What is wrong about the centralized crypto ceremony?

What is wrong about the centralized crypto ceremony?

Financing
  • crypto loan must be aware of how customer funds are treated in the event of bankruptcy before they submit an application
  • The current market upset has uncovered holes in some projects, but it is also a time to build on existing models and improve them
In view of the continuing volatility and concerns about liquidity on the market, some in the crypto loan industry may want to rethink their structures and practices. After a collapse of the market with bankruptcies at Three Arrows Capital, Voyager Digital and most recently Celsius, measures are essential for better protection of customers.

On the one hand, the bankruptcy of Voyager has considerable consequences for its customers - if you consider that the usage agreement did not really guarantee the protection of their funds. But that does not apply to every crypto lender; Everyone probably has different usage agreements and works in a unique way with regard to the treatment of account holders.

Customers who run the risk of becoming creditor with unsecured claims

Daniel Besikof, partner of the Loeb & Loeb law firm in New York, said that Voyager treats its account holders in this way Unsured believer .

"The way the [user] The agreement provides for how the assets are held, and how the company actually holds or uses these assets are the most important data points to determine how these assets are likely to be treated in the event of insolvency," he said in an interview.

In retrospect, he said that Voyager's business model was difficult for him to justify him. "You have essentially only awarded the insoles of the customers to a small handful of borrowers, of which the largest [Three Arrows Capital] is obviously with little security."

BESIKOF added that most customers might not have understood that they had registered for a higher risk than simply investing in cryptocurrency plants.

"I do not believe that many of these customers have recognized that Voyager may be an even greater investment risk, since the assets of customers were awarded to people for whom customers had probably not taken out insurance," he said.

It may also have been the case that the lender did not explicitly state the exact risks and it was not clear that crypto funds would be considered the ownership of the bankruptcy mass if they had to go through insolvency proceedings.

Celsius customers are probably faced with the same problem.

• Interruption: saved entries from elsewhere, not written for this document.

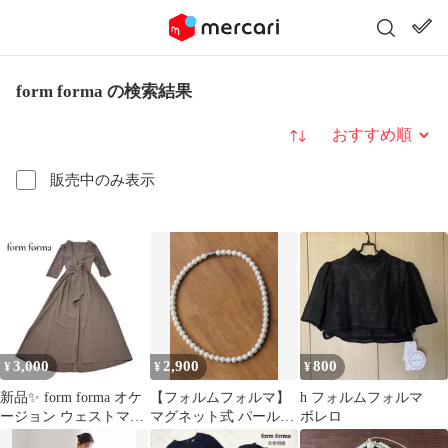
form forma の検索結果
並び替え
販売中のみ表示
3,000
2,900
800
¥
¥
¥
新品✨ form forma オケ
【フォルムフォルマ】
h フォルムフォルマ
ージョン ウェストマー
マグネット式 パールネ
ボレロ
クデザインドレス モカ
ックレス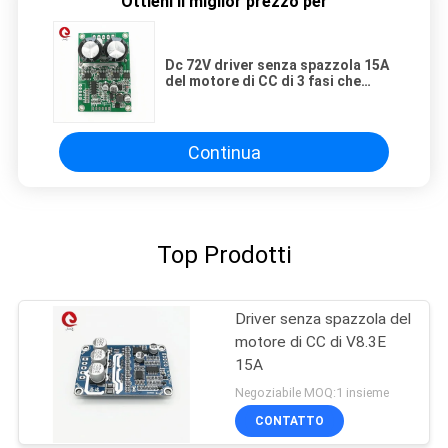
Ottieni il miglior prezzo per
Dc 72V driver senza spazzola 15A
del motore di CC di 3 fasi che
lavora l'uscita corrente del
segnale di impulso di velocità
Continua
Top Prodotti
Driver senza spazzola del
motore di CC di V8.3E
15A
Negoziabile MOQ:1 insieme
CONTATTO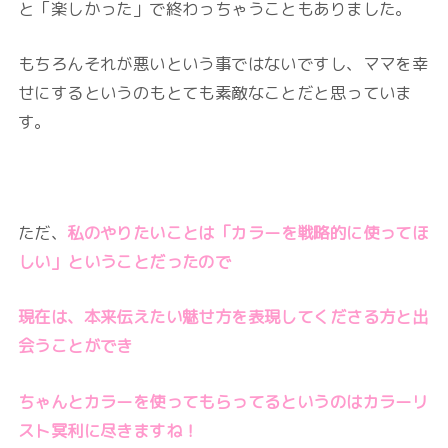
と「楽しかった」で終わっちゃうこともありました。
もちろんそれが悪いという事ではないですし、ママを幸
せにするというのもとても素敵なことだと思っていま
す。
ただ、
私のやりたいことは「カラーを戦略的に使ってほ
しい」ということだったので
現在は、本来伝えたい魅せ方を表現してくださる方と出
会うことができ
ちゃんとカラーを使ってもらってるというのはカラーリ
スト冥利に尽きますね！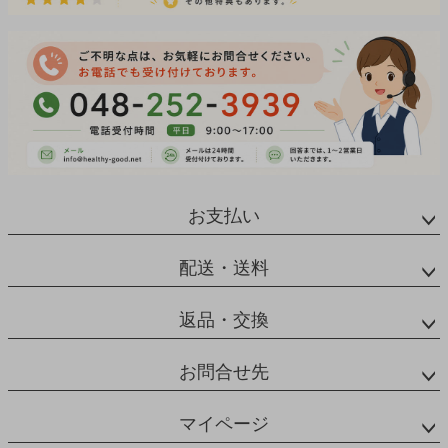
お支払い
配送・送料
返品・交換
お問合せ先
マイページ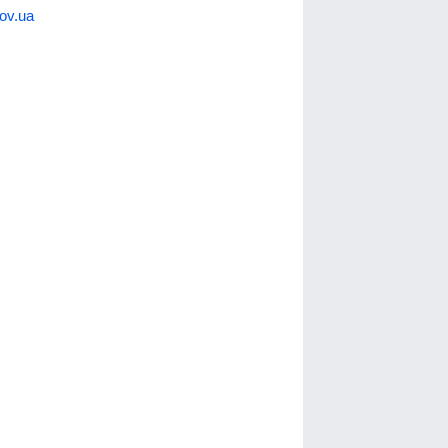
ov.ua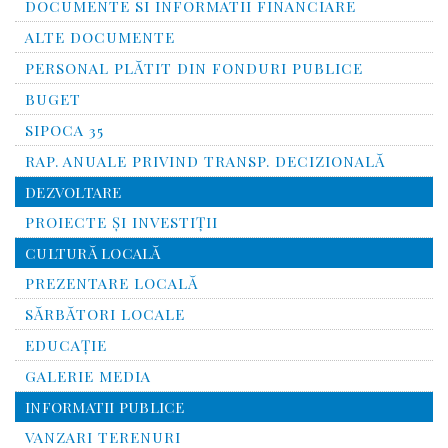
DOCUMENTE SI INFORMATII FINANCIARE
ALTE DOCUMENTE
PERSONAL PLĂTIT DIN FONDURI PUBLICE
BUGET
SIPOCA 35
RAP. ANUALE PRIVIND TRANSP. DECIZIONALĂ
DEZVOLTARE
PROIECTE ȘI INVESTIȚII
CULTURĂ LOCALĂ
PREZENTARE LOCALĂ
SĂRBĂTORI LOCALE
EDUCAȚIE
GALERIE MEDIA
INFORMATII PUBLICE
VANZARI TERENURI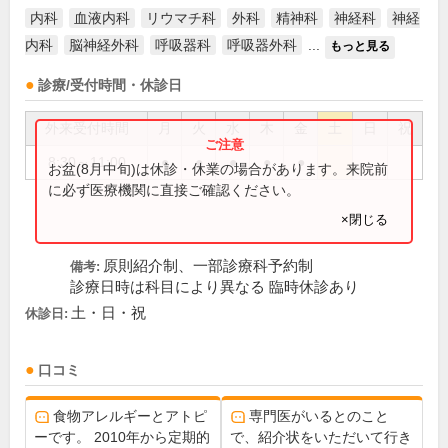
内科
血液内科
リウマチ科
外科
精神科
神経科
神経
内科
脳神経外科
呼吸器科
呼吸器外科
...
もっと見る
診療/受付時間・休診日
外来受付時間
月
火
水
木
金
土
日
祝
8:30～11:00
●
●
●
●
●
お盆(8月中旬)は休診・休業の場合があります。来院前
に必ず医療機関に直接ご確認ください。
×閉じる
原則紹介制、一部診療科予約制
備考:
診療日時は科目により異なる 臨時休診あり
土・日・祝
休診日:
口コミ
食物アレルギーとアトピ
専門医がいるとのこと
ーです。 2010年から定期的
で、紹介状をいただいて行き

The companies use conditions stipulate that the high-interest "EARN" accounts of the inserts contain a transfer of ownership of their funds to Celsius. The company not only manages customer funds on behalf of the insert.

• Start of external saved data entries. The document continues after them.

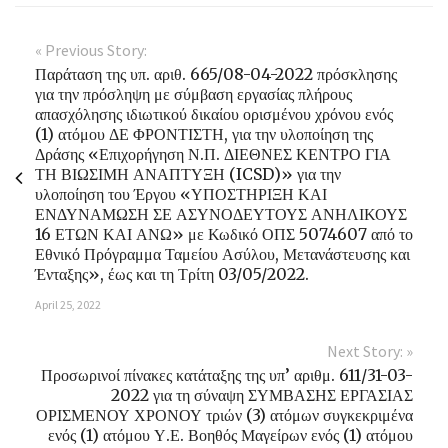
« Previous Story:
Παράταση της υπ. αριθ. 665/08-04-2022 πρόσκλησης
για την πρόσληψη με σύμβαση εργασίας πλήρους
απασχόλησης ιδιωτικού δικαίου ορισμένου χρόνου ενός
(1) ατόμου ΔΕ ΦΡΟΝΤΙΣΤΗ, για την υλοποίηση της
Δράσης «Επιχορήγηση Ν.Π. ΔΙΕΘΝΕΣ ΚΕΝΤΡΟ ΓΙΑ
ΤΗ ΒΙΩΣΙΜΗ ΑΝΑΠΤΥΞΗ (ICSD)» για την
υλοποίηση του Έργου «ΥΠΟΣΤΗΡΙΞΗ ΚΑΙ
ΕΝΔΥΝΑΜΩΣΗ ΣΕ ΑΣΥΝΟΔΕΥΤΟΥΣ ΑΝΗΛΙΚΟΥΣ
16 ΕΤΩΝ ΚΑΙ ΑΝΩ» με Κωδικό ΟΠΣ 5074607 από το
Εθνικό Πρόγραμμα Ταμείου Ασύλου, Μετανάστευσης και
Ένταξης», έως και τη Τρίτη 03/05/2022.
April 25, 2022
Next Story: »
Προσωρινοί πίνακες κατάταξης της υπ’ αριθμ. 611/31-03-
2022 για τη σύναψη ΣΥΜΒΑΣΗΣ ΕΡΓΑΣΙΑΣ
ΟΡΙΣΜΕΝΟΥ ΧΡΟΝΟΥ τριών (3) ατόμων συγκεκριμένα
ενός (1) ατόμου Υ.Ε. Βοηθός Μαγείρων ενός (1) ατόμου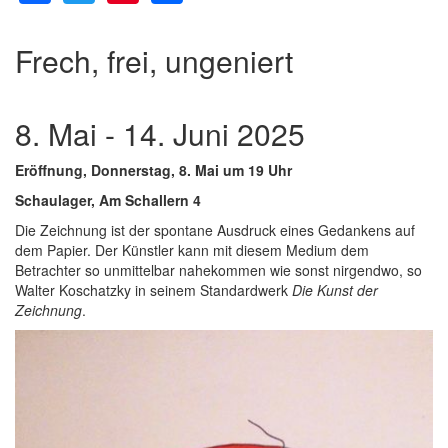
Frech, frei, ungeniert
8. Mai - 14. Juni 2025
Eröffnung, Donnerstag, 8. Mai um 19 Uhr
Schaulager, Am Schallern 4
Die Zeichnung ist der spontane Ausdruck eines Gedankens auf
dem Papier. Der Künstler kann mit diesem Medium dem
Betrachter so unmittelbar nahekommen wie sonst nirgendwo, so
Walter Koschatzky in seinem Standardwerk
Die Kunst der
Zeichnung
.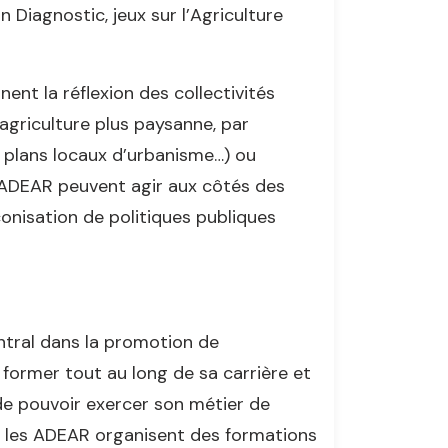
 Diagnostic, jeux sur l’Agriculture
ent la réflexion des collectivités
 agriculture plus paysanne, par
s plans locaux d’urbanisme…) ou
es ADEAR peuvent agir aux côtés des
éconisation de politiques publiques
ntral dans la promotion de
 former tout au long de sa carrière et
e pouvoir exercer son métier de
e les ADEAR organisent des formations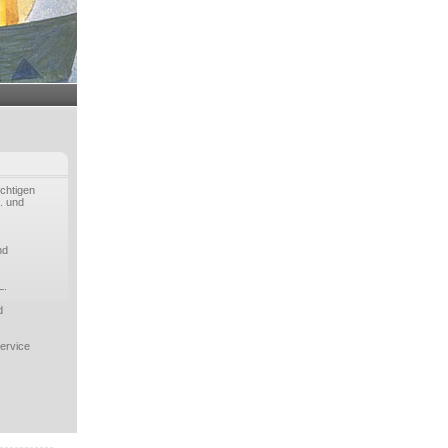
ichtigen
. und
nd
L.
d
ervice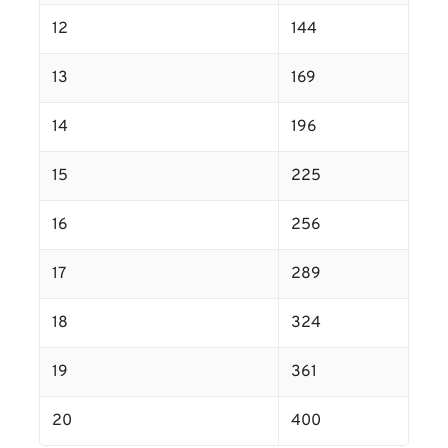
12
144
13
169
14
196
15
225
16
256
17
289
18
324
19
361
20
400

In the future, investors expect alternative depot methods such as hardware wallets and off-chain storage solutions.

"Off-chain storage solutions could become more popular and should probably become more popular because customers can at least minimize the risk of stock exchange insolvency in this way," he said, adding that it could be difficult for some less secure stock exchanges to find them.

Checking the percentages of the awarded and borrowed funds

Daniel Tal, a head of the decentralized financial project Ichi, told Blockworks that the current market depression has uncovered gaps in some projects, but it was also a time for users and developers to create new protocols that improve existing models.

"This area is still a bit experimental, and we learn continuously where we can invest how to invest in a safe way," said Tal.

Due to the development of the industry, the regulatory authorities still did not have the time to recognize problems in the system. This is probably because an intelligent regulation of people who understand the space and how it works.

The crypto loan allocation is similar to traditional lending, but includes digital assets. However, some commentators say that the high returns promised by platforms such as Celsius are not sustainable. They may also be a wrong name - because excessively high returns are more of a bet than a real return - unless the lenders make it transparent how they can handle it.

rental and rental platforms only offer minimal information about where the funds you have borrowed flow.

There should be certain risk parameters for large companies that deposit funds from a centralized web2 area into decentralized financial protocols (Defi), such as: B. Exams of the percentage of the awarded or borrowed funds suggested valley.

"We saw these events of debt, in which people ... have taken over more than they can master," said Tal. "Models must be sustainable, in the sense that they move away from a derivative perspective to eliminate the risk of volatility. I think this is one of the greatest risks when swapping and securing these funds."

The blockchain developer pointed out the functional of traditional loans: If you want to secure a bank loan for buying a Toyota Camry, you would not only have to offer an asset as a security in the event of a default failure, but also provide an explanation for why you need this money. The crypto loan dream could be based on this example, where secure liquidity strategies enable customers to know where their funds will end up.

For him there are currently no best practice models in the credit area. "I do not think that someone is doing it in a safe way. What is possible is able to steer people's loans in an intelligent way - and that has to be built up."


bring the best crypto and findings of the day into your inbox every evening. .


The post What is wrong with the centralized crypto lending? is not a financial advice.